Cunningham fans will recall Bokaer from the lovely solo in "Split Sides" (2003) in which he looked like a wind-up doll. Bokaer said the solo was half-created in the dark, during the major blackout in New York City that summer.

"He (Cunningham) staged a series of positions, then verbally dictated to me how to move from one another, using descriptions like 'crumble, melt, slam, wind, toss, or move like a snake' - he wanted me to make the connections, using them to punctuate or cut up the time," Bokaer says. "It had a very jagged texture. I felt like he knew my body very well, the dance was kind of a portraiture."

Bokaer has been creating choreographies since 2003. His work pattern includes creating a solo (usually performed by him) and group work every year. The group work can also include a large number of participants. For example, for the opera "Faust" staged by Robert Wilson, which debuted two years ago in Warsaw, Bokaer created a choreography for 90 dancers, all from the Polish National Dance Company.

He says that his creative process usually begins with drafts using the Dance Forms software.

"Normally it begins with animation, I'm doing solo sketches on Dance Forms, and later on I go into the studio and check them on myself," he says. "During the second stage I decide who my collaborators are. You can definitely say that I usually begin with a visual component, and that the decision about integrating the media into the work is a key point in its nature and development."

What advantages do you find in working with the computer program?

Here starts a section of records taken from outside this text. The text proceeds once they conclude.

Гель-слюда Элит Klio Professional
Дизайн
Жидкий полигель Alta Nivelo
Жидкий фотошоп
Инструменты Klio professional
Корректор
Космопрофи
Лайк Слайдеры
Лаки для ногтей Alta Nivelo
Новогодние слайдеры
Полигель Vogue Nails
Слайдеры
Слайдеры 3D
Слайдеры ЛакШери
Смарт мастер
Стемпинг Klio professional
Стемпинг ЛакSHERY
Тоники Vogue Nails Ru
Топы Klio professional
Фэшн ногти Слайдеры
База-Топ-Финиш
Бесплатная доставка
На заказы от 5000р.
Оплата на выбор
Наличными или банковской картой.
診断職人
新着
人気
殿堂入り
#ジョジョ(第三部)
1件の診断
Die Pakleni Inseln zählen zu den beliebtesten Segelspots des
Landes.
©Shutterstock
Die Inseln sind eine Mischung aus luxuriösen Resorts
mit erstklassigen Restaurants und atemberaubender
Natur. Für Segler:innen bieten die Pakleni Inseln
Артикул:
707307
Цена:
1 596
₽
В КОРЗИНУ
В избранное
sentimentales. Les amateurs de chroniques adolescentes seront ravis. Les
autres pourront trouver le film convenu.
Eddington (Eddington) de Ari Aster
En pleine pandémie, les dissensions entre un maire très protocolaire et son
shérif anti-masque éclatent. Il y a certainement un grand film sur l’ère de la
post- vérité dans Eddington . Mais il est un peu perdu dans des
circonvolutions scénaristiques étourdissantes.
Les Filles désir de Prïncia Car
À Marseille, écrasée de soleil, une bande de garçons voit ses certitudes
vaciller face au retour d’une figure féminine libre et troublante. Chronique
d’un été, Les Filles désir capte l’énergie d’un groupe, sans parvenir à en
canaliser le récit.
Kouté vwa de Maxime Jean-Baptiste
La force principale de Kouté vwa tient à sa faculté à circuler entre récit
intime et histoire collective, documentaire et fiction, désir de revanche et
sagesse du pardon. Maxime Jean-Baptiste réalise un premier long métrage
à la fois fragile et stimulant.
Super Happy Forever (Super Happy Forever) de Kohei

"It's such a new way of thinking that it takes me a lot of time to integrate it into my work. It makes structural things more easy, watch reversals, how to make materials and see patterns in a new way. It also allows you to document choreography so easily. It makes choreography less slippery and more concrete, you can e-mail it."

Your work seems to be as poetic in the sense that it deals with dualities, with reduction and disappearance, and in doing so asks questions about the nature of movement and about what turns it into dance. Do you agree with that analysis?

"Its true, my work deals with absence, collapse, negation, reduction, and researching concepts of duplication. I believe that these themes developed as a result of my media studies and my profound involvement in media art. The use of animation, screening and other media in order to create movement leads in the end to questions of this type about the origin of movement and about how it duplicates itself."